> **TO DO**: Print the records below exactly, starting at the first line and stopping after the line that contains "۱۰ علوم هفتم آماده کنید.". Leave out any pictures.

> **DATA**:
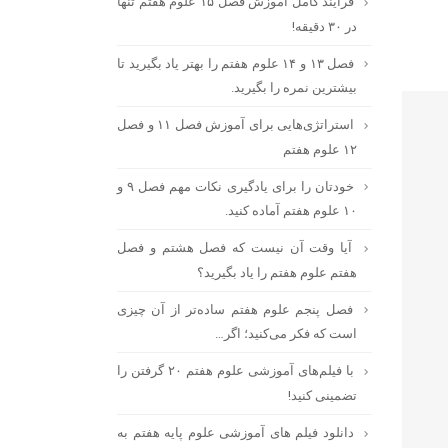
فرایند کامل آموزش فصل ۱۵ علوم هفتم تنها
در ۳۰ دقیقه!
فصل ۱۳ و ۱۴ علوم هفتم را بهتر یاد بگیرید تا
بیشترین نمره را بگیرید.
استراتژی‌هایی برای آموزش فصل ۱۱ و فصل
۱۲ علوم هفتم
خودتان را برای یادگیری نکات مهم فصل ۹ و
۱۰ علوم هفتم آماده کنید.
آیا وقت آن نیست که فصل هشتم و فصل
هفتم علوم هفتم را یاد بگیرید؟
فصل پنجم علوم هفتم ساده‌تر از آن چیزی
است که فکر می‌کنید؛ اگر…
با فیلم‌های آموزشی علوم هفتم ۲۰ گرفتن را
تضمینی کنید!
دانلود فیلم‌ های آموزشی علوم پایه هفتم به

> **WRITTEN SOLUTION**:
فرایند کامل آموزش فصل ۱۵ علوم هفتم تنها
در ۳۰ دقیقه!
فصل ۱۳ و ۱۴ علوم هفتم را بهتر یاد بگیرید تا
بیشترین نمره را بگیرید.
استراتژی‌هایی برای آموزش فصل ۱۱ و فصل
۱۲ علوم هفتم
خودتان را برای یادگیری نکات مهم فصل ۹ و
۱۰ علوم هفتم آماده کنید.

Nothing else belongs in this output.